Yellow River Station

Yellow River Station (CAA, China). Photo: Eric Paglia

My initial interest in Ny-Ålesund arose while researching the ways in which non-Arctic states construct themselves as legitimate stakeholders in Arctic affairs. The repeated references by would-be Artic Council observer states – such as China, India, Italy, Japan and South Korea (which have all been recently granted permanent observer status) – to the national science stations they have established near the 79th parallel in Ny-Ålesund seemed to infuse this small Svalbard community with a geopolitical significance unusual, to say the least, for a village with a population that fluctuates from 30 in the winter to about 150 during the height of the summer research season.

What I encountered during the week I spent there this summer was a remarkable social environment ensconced within a high technology landscape of scientific infrastructure and instruments distributed amidst the modest wooden houses of Ny-Ålesund’s previous incarnation as a mining settlement. Flanking the village are the cultural heritage remains of tragedy, triumph and folly: on the southern outskirts beneath Zeppelin Mountain are the blackened earth and rock and tangled iron remains of the Kings Bay coal mine, closed in 1963 after an explosion took the lives of 21 miners; to the east looms the launch tower of the airship Norge, which passed over the North Pole in 1926; and on an island across Kongsfjorden from Ny-Ålesund, the industrial artifacts of a marble quarry rust in peace precisely where they were left 100 years ago when ‘New London’ was abandoned after only two years in operation.

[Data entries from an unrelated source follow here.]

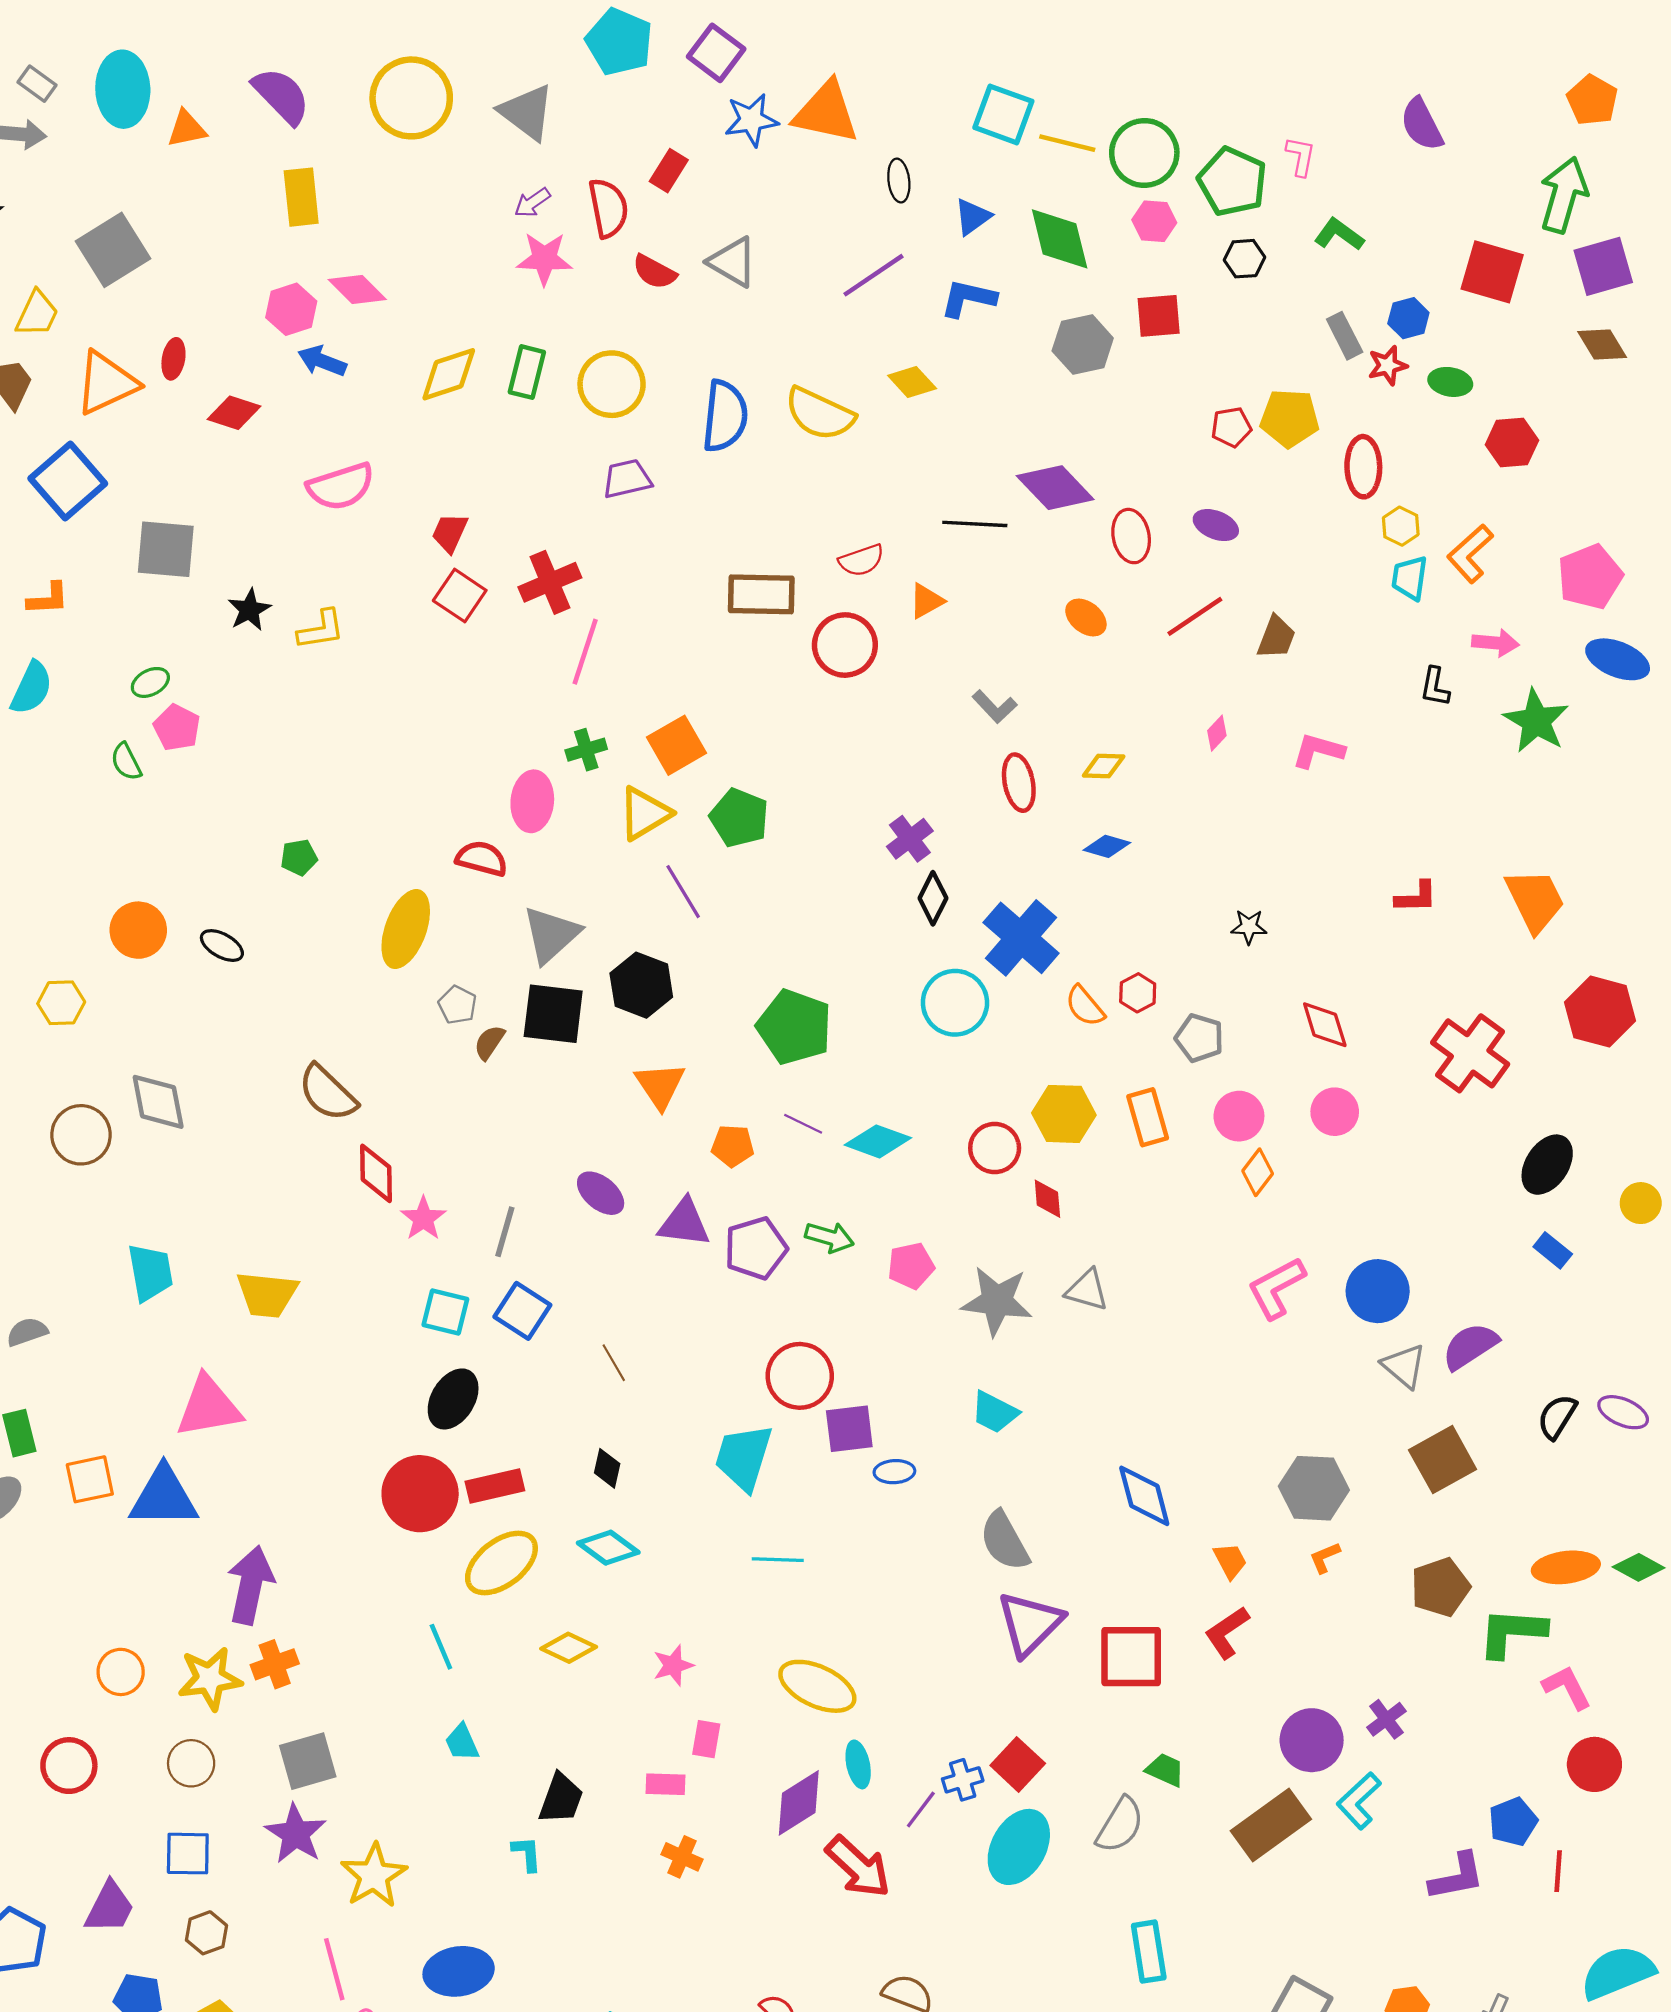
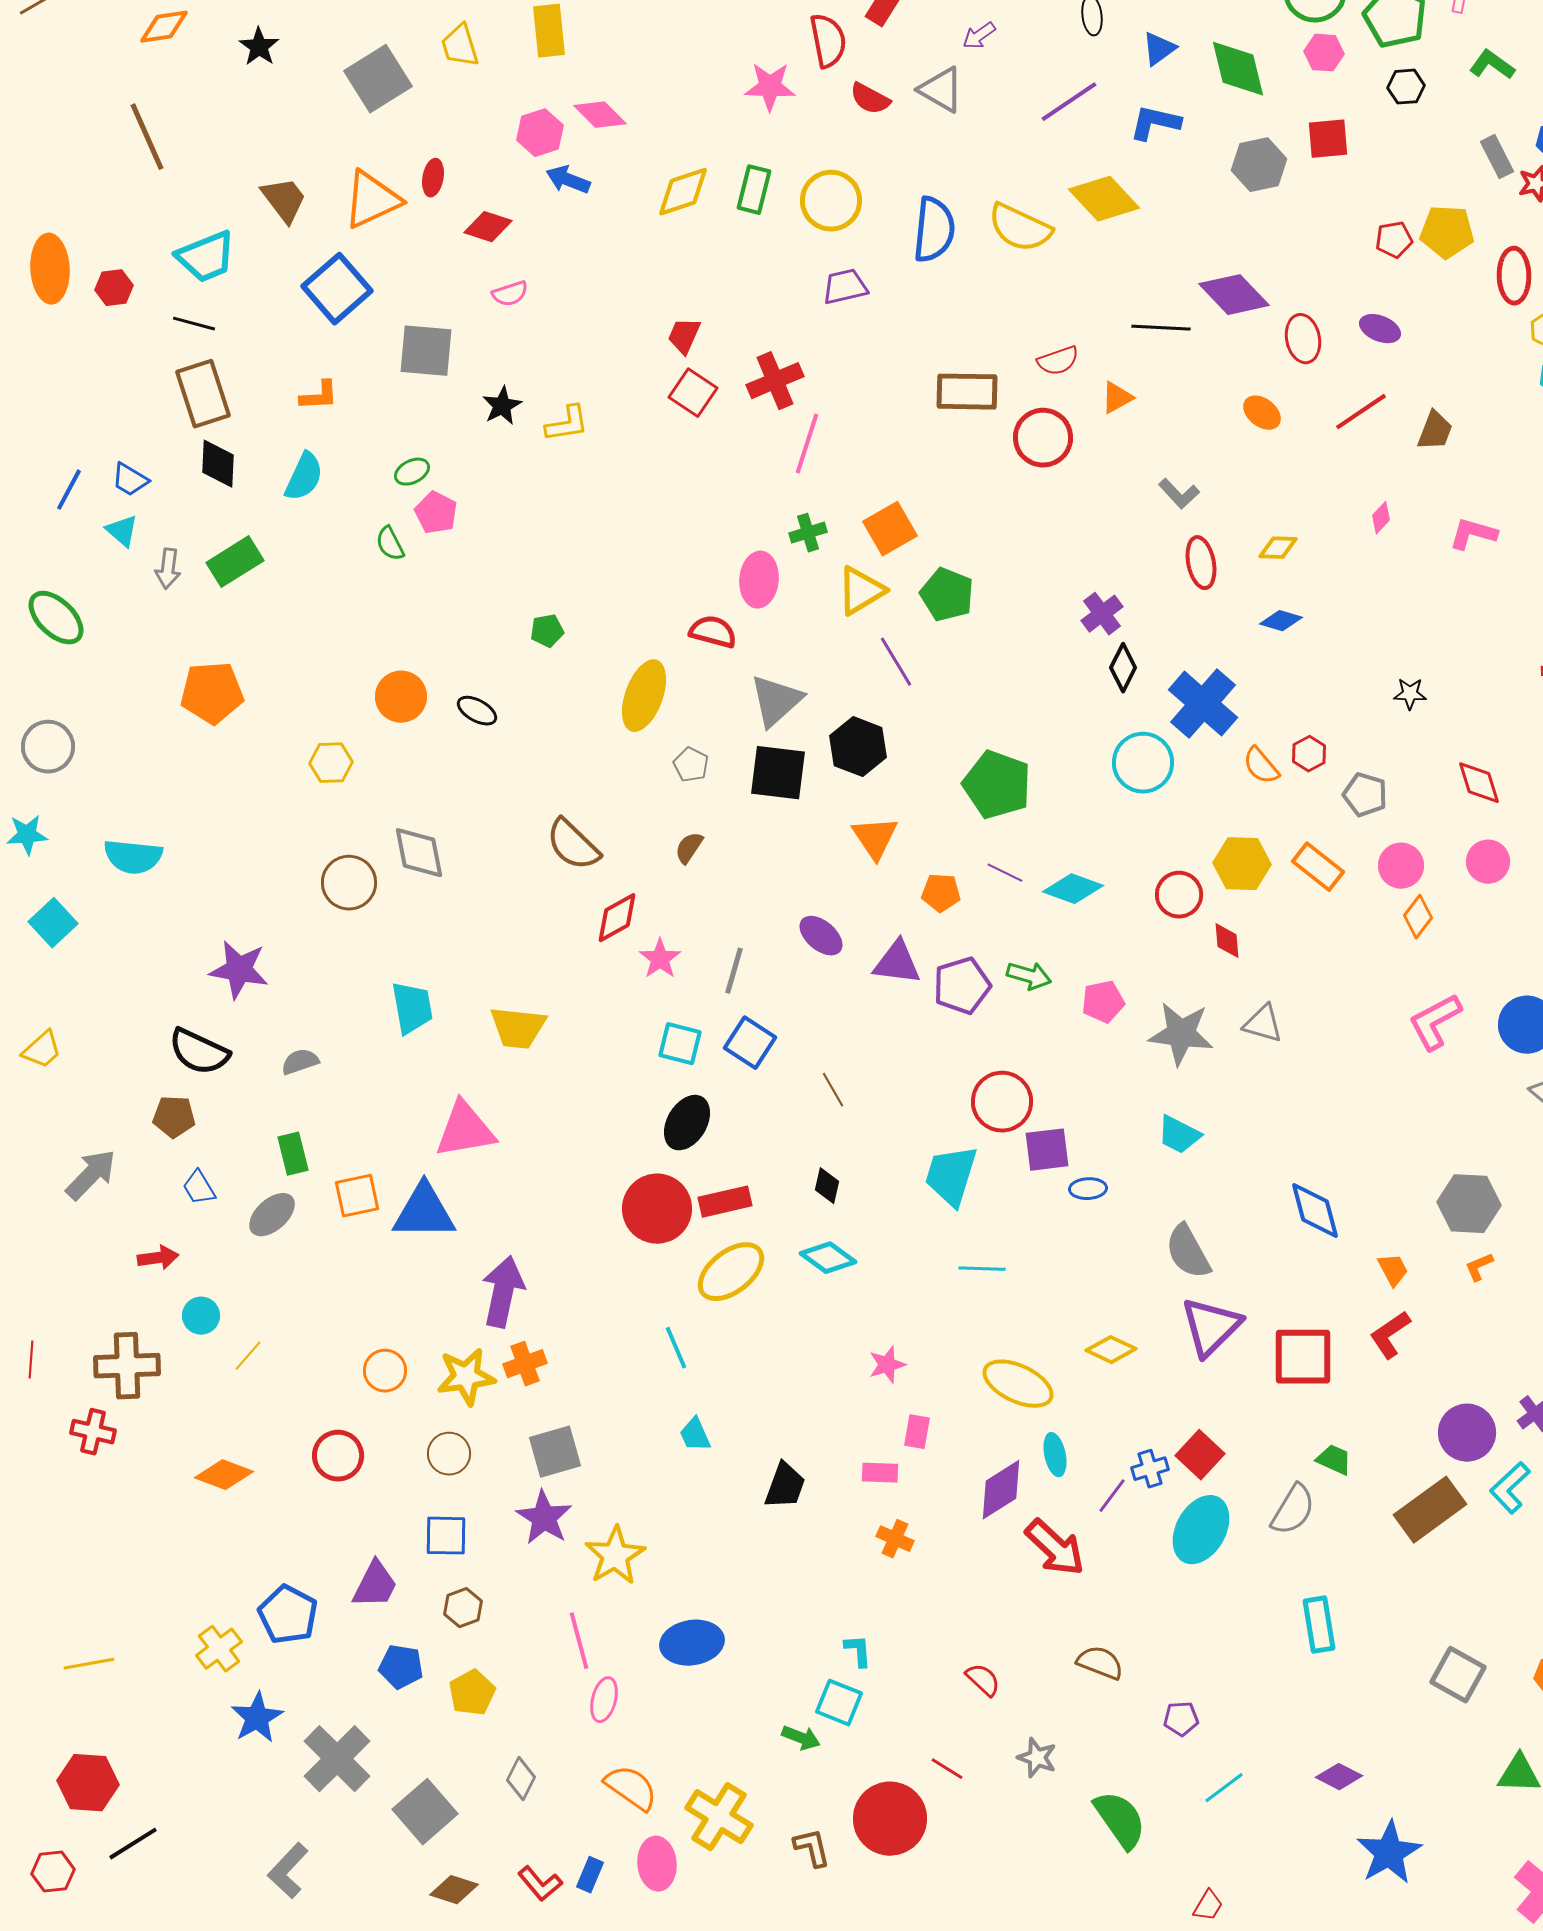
purple arrow: (532, 203) -> (979, 36), moved
yellow trapezoid: (37, 314) -> (460, 46), moved, turned 138
yellow diamond: (912, 382) -> (1104, 199), size x1.6
pink semicircle: (341, 487) -> (510, 294), moved, size x0.6
brown semicircle: (489, 1042) -> (689, 848), moved
orange rectangle: (1148, 1117) -> (1318, 867), turned -36
red diamond: (376, 1173) -> (617, 918), turned 62
yellow diamond: (569, 1648) -> (1111, 1350), moved
cyan L-shape: (527, 1854) -> (858, 1651), moved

The practice of science dictates the contemporary agenda of Ny-Ålesund, and activity there today is prioritized accordingly. Communication through wireless networks, which disturb the array of sensitive instruments monitoring meteorological and atmospheric phenomena, is prohibited. Physical space is also managed for scientific and environmental ends; much of the village, for instance, is designated as bird sanctuary and off limits to humans (except for the biologists, mostly from the Netherlands station, who have long studied the barnacle geese that descend upon Svalbard in the summer). Despite the scores of signs that restrict and regulate the behavior of the diverse scientists and other visitors that circulate through Ny-Ålesund, egalitarian and communal social norms prevail: all are expected to submit to the Svalbard custom of removing shoes indoors; the entire village dines together at the local mess hall; and the entrance to every building is always kept unlocked (though the latter is largely motivated as a means of escape in the case of a chance encounter with a polar bear, several of which were observed in and around Ny-Ålesund the week I was there).

Considering the prominence of the science stations in political rhetoric, I expected to discern a surfeit of national symbols in the built environment of Ny-Ålesund. Yet flags and other outward expressions of state affiliation were subdued and almost invisible in most cases (the twin stone lions guarding the entrance to China’s Yellow River Station notwithstanding). Scientists for the most part wore nondescript clothing that did not identify their national origin. Thus, while geopolitics may represent a primary motivation for the governments of non-Arctic states maintaining science stations on Svalbard, local manifestations of national presence are not overly apparent.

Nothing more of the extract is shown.